Own Your Data. It will be more imperative than
ever to hold on to the ownership and secrecy of data and materials
used with the cloud solution in order to retain rights and ensure
confidential treatment.
Don't Allow a Vendor to Have Zero
Responsibility. Be wary of excessive disclaimers and
limits and seek the implementation of a credit or refund structure
to address outages and downtime.
Am I Covered? Check available insurance policies
and consider the insurance policy of the cloud provider to
determine if it covers business interruption caused by vendor
failure.
Know the Exits. Know how to terminate a
relationship with a cloud provider and plan for how such
termination will unfold in order to minimize disruption caused by
transitioning to a new service provider.
Where's Your Data? Understand where a copy of
all stored data is physically located.
Seek Jurisdictional Clarity. Data transfer is
easy and can create jurisdictional issues because the sites where
data is located or transferred and where the related services are
performed or received can and will typically be different.
You Need Access to Your Data. Know how to access,
audit, hold, and retrieve all data or understand the limits on such
data access because regulations and e-discovery rules may mandate
particular data storage, protection, and transfer protocols.
Don't Forget Compliance with Law. Regulatory
compliance may extend to the cloud provider, particularly, for
health, financial, educational, or children's data, and laws
and regulations governing privacy and information security.
Rules Are Different Overseas. The United States
has more permissive data and database rules than many other
countries, particularly by comparison to Europe, where greater
restrictions and rights exist.
Will It Still Be There When Disaster Strikes?
Understand the cloud providers' business continuity and
disaster recovery practices.
Incorporate Overall Risk Management Strategies.
Cloud computing risks may expand the notion of risk from I.T.
management to operational management or regulatory
compliance.
Everybody Is a Renter. Limited-term software
licenses will become the norm with customers not having any
ownership rights in the software copy being licensed.
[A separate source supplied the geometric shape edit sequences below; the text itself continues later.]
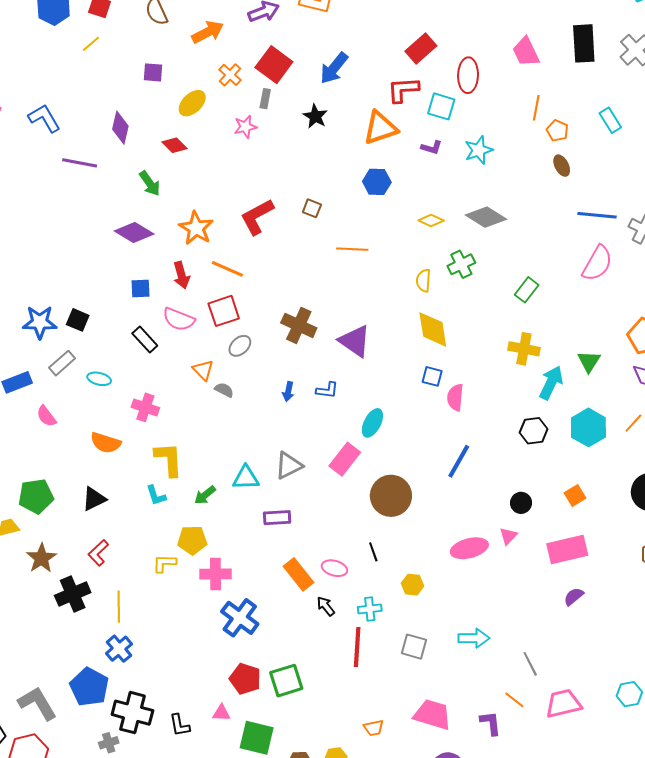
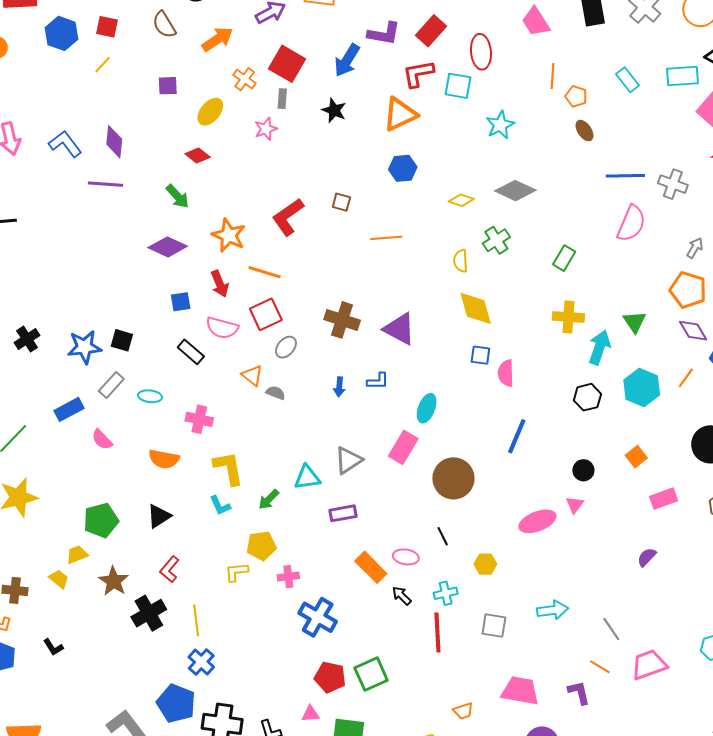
purple diamond: (120, 128) -> (114, 142), moved
purple L-shape: (432, 147) -> (384, 34), moved, size x1.6
pink rectangle: (567, 550) -> (664, 499), moved, size x0.7
pink cross: (215, 574) -> (288, 577), size x0.7

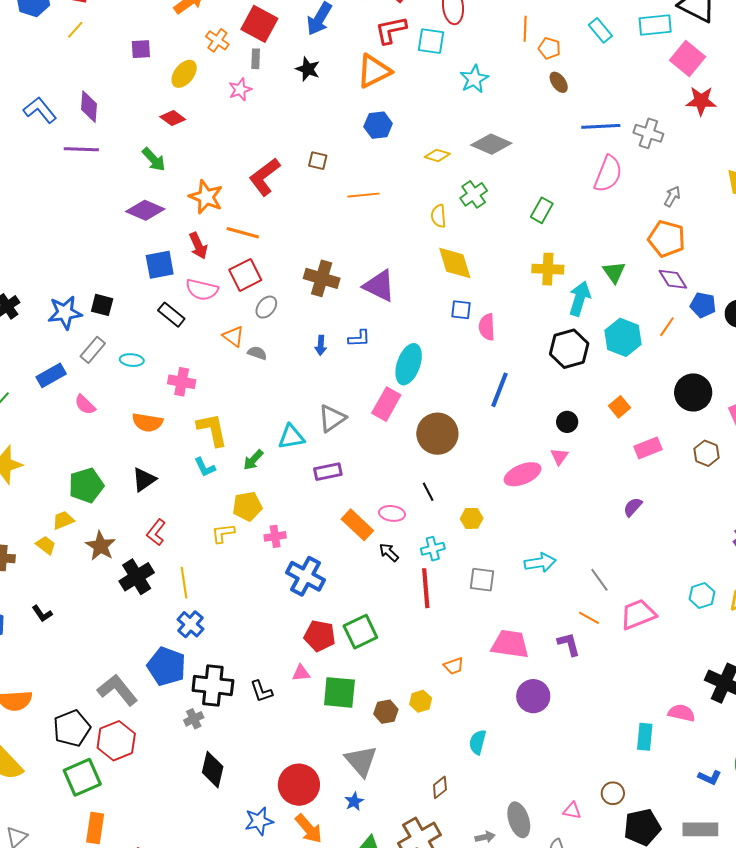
blue square: (181, 302) -> (160, 265), size x1.4
black hexagon: (587, 397) -> (569, 349), size x1.4
cyan ellipse: (427, 408) -> (409, 364), size x1.4

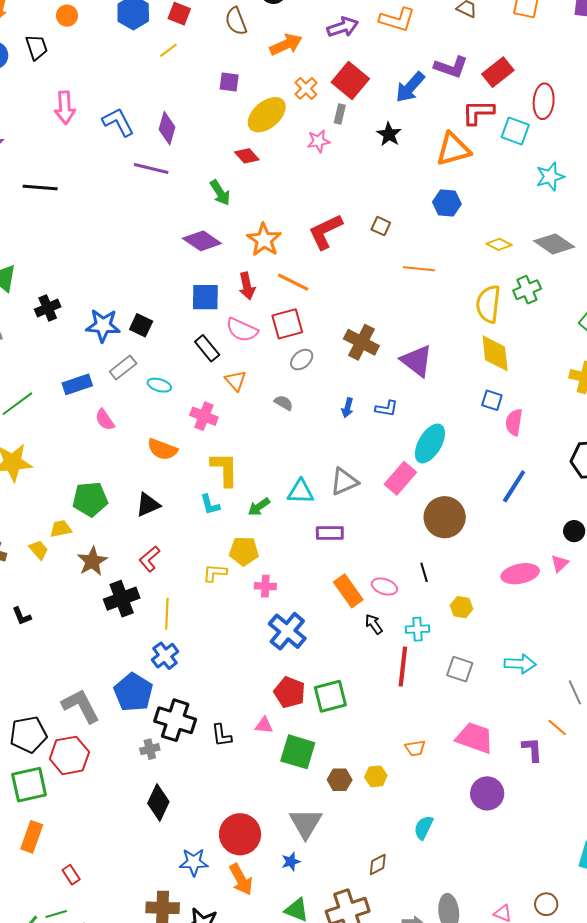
yellow ellipse: (184, 74) -> (267, 115), size x1.4
yellow semicircle: (439, 216) -> (488, 304), size x1.6
orange triangle: (233, 336) -> (236, 381), moved

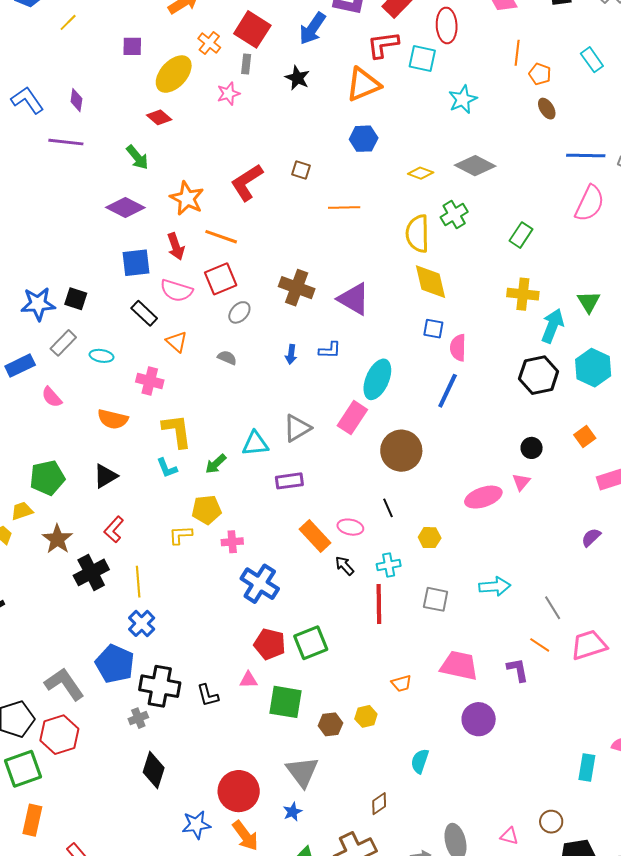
purple diamond: (167, 128) -> (76, 100), size x0.7
blue line: (514, 486) -> (448, 391), moved

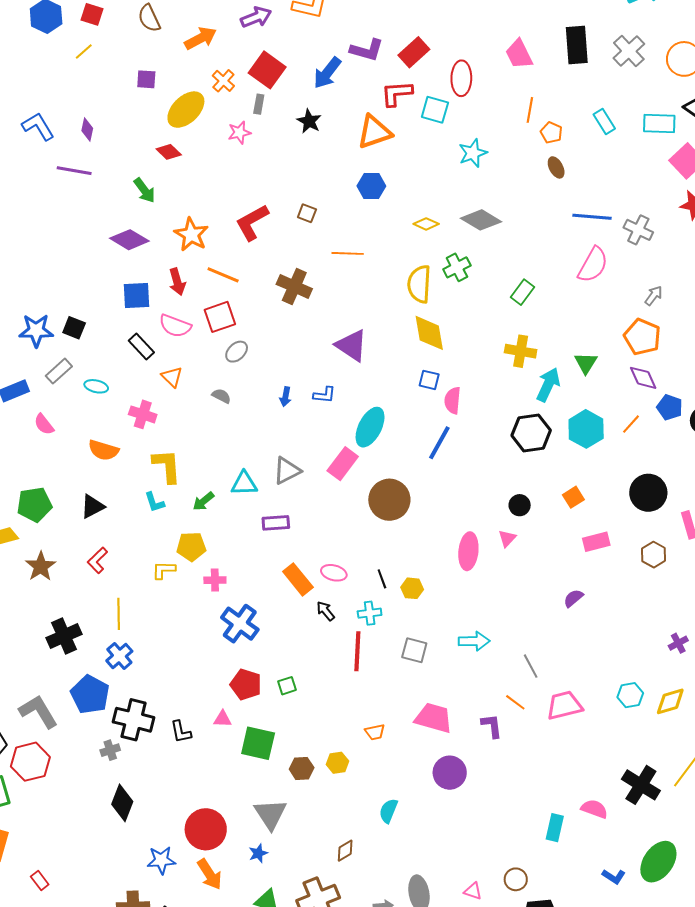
brown cross: (297, 288) -> (294, 287), moved
pink ellipse: (483, 497) -> (468, 551), turned -69
black line: (388, 508) -> (382, 579), moved
black cross: (91, 572) -> (64, 636), moved
green square: (311, 643) -> (287, 686), size x0.6

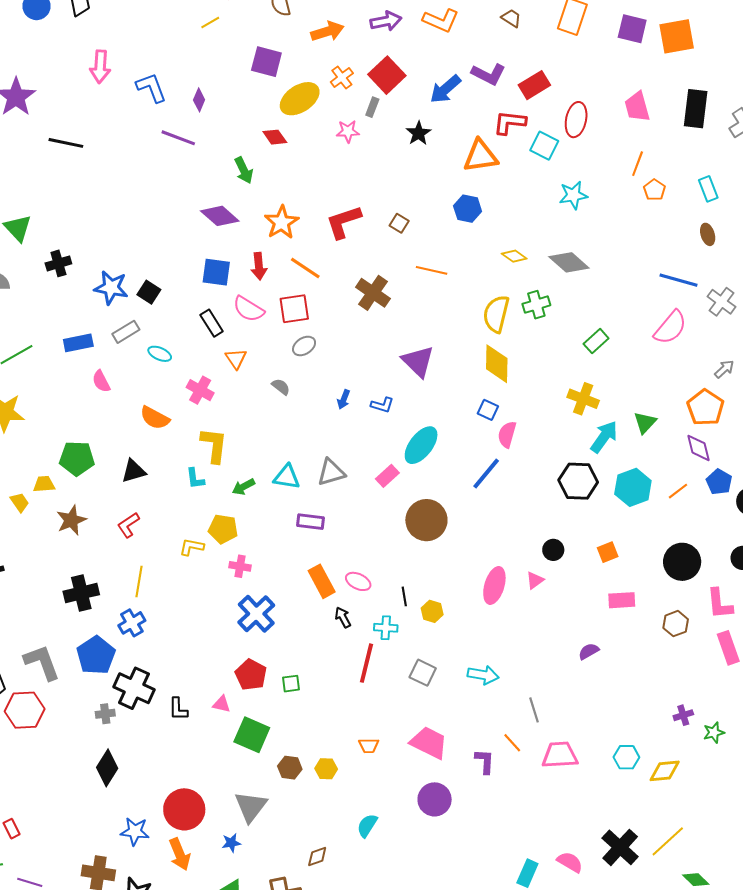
purple square: (146, 79) -> (266, 62), size x1.5
brown ellipse: (556, 167) -> (708, 234), moved
pink rectangle: (343, 464) -> (387, 476), size x0.7

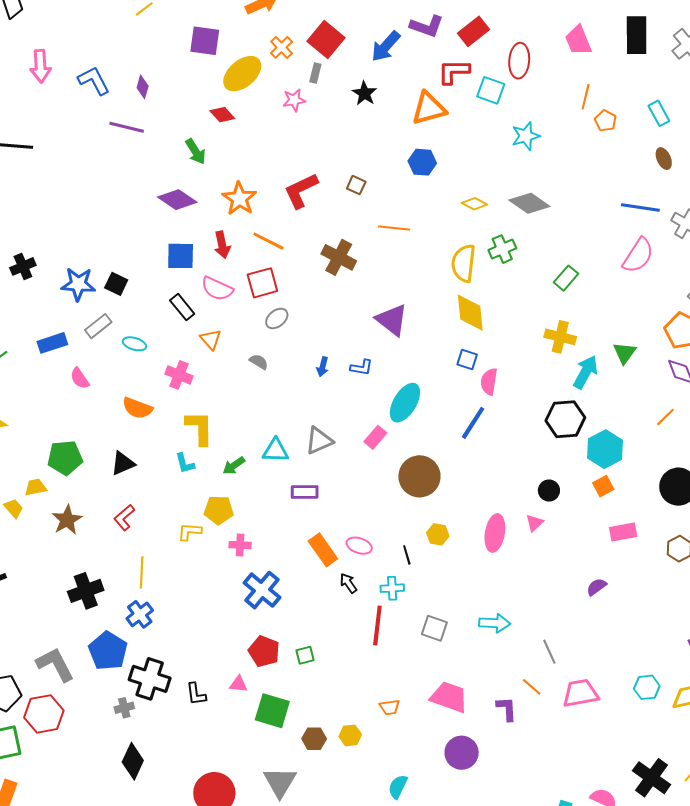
cyan hexagon: (633, 487) -> (605, 449), moved
yellow hexagon: (432, 611) -> (438, 534), moved

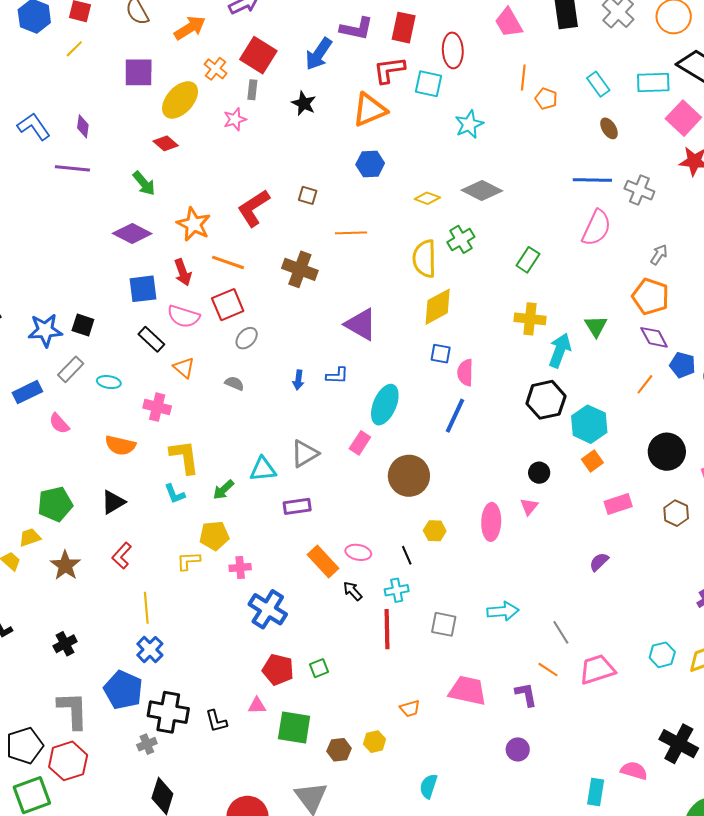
red rectangle: (474, 31) -> (404, 28), turned -32
yellow diamond: (470, 313) -> (438, 307), turned 75
black cross: (86, 591) -> (65, 644), moved, size x0.7
gray L-shape: (55, 664) -> (73, 710), turned 33
purple circle: (462, 753) -> (518, 749), moved, size x0.7

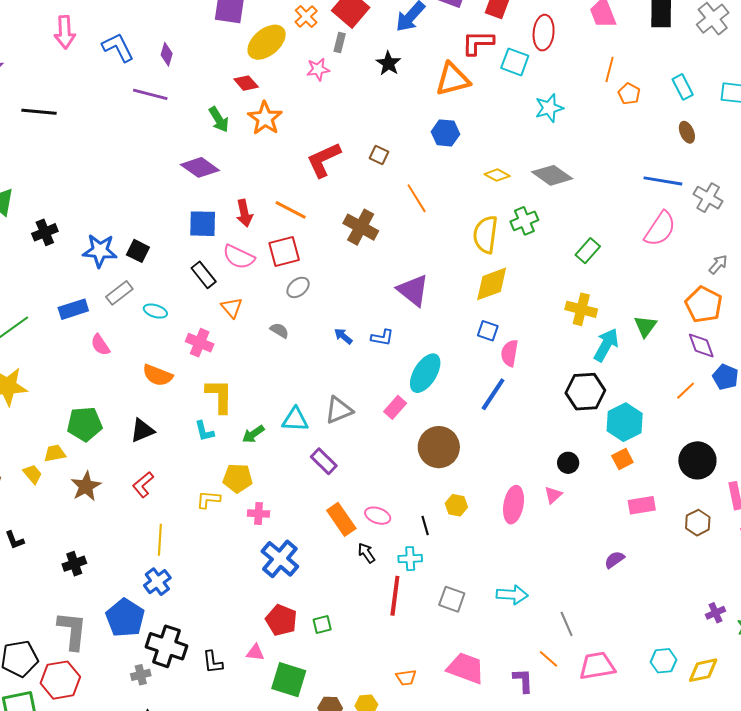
orange star: (194, 224) -> (265, 118), moved
orange line: (351, 233) -> (417, 198), turned 52
blue arrow: (298, 380) -> (343, 336), turned 114
purple rectangle: (297, 506) -> (324, 461), turned 44

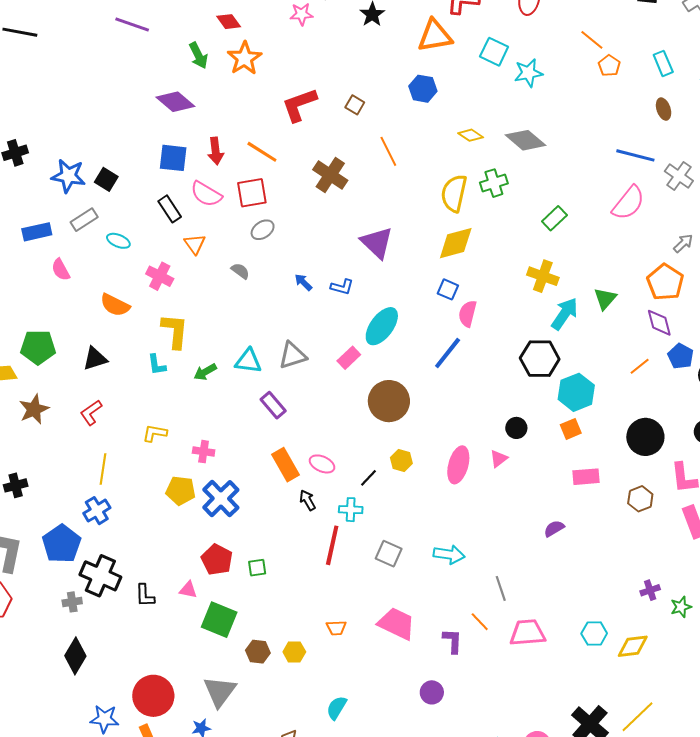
cyan square: (515, 62) -> (494, 52), moved
orange line: (609, 70) -> (592, 40), turned -70
yellow pentagon: (238, 478) -> (181, 491), moved
black line: (425, 525) -> (368, 478), turned 54

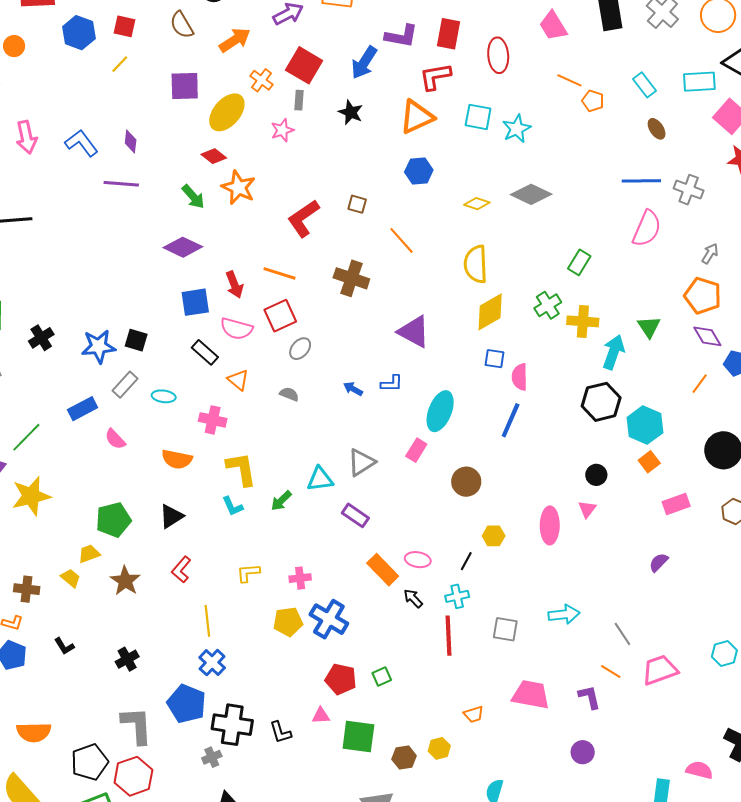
green cross: (494, 183) -> (548, 305), moved
brown circle: (389, 401) -> (466, 482), size x0.7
Courts, governmental authorities, and industry standard-setting
bodies may address some of the foregoing concerns. But, until then,
nonprofits considering cloud computing solutions will need to look
to their written contracts as the primary vehicle to protect their
rights and ensure performance. Moreover, careful due diligence of
cloud providers becomes key. Nonprofits therefore should consider
multiple providers and should not make decisions based purely on
cost. Instead, nonprofits should seek references and involve their
key decision-makers and outside advisors to assist with the
procurement process in order to ensure a thorough evaluation of the
potential risks and issues with cloud computing.
The content of this article is intended to provide a general guide to the subject matter. Specialist advice should be sought about your specific circumstances.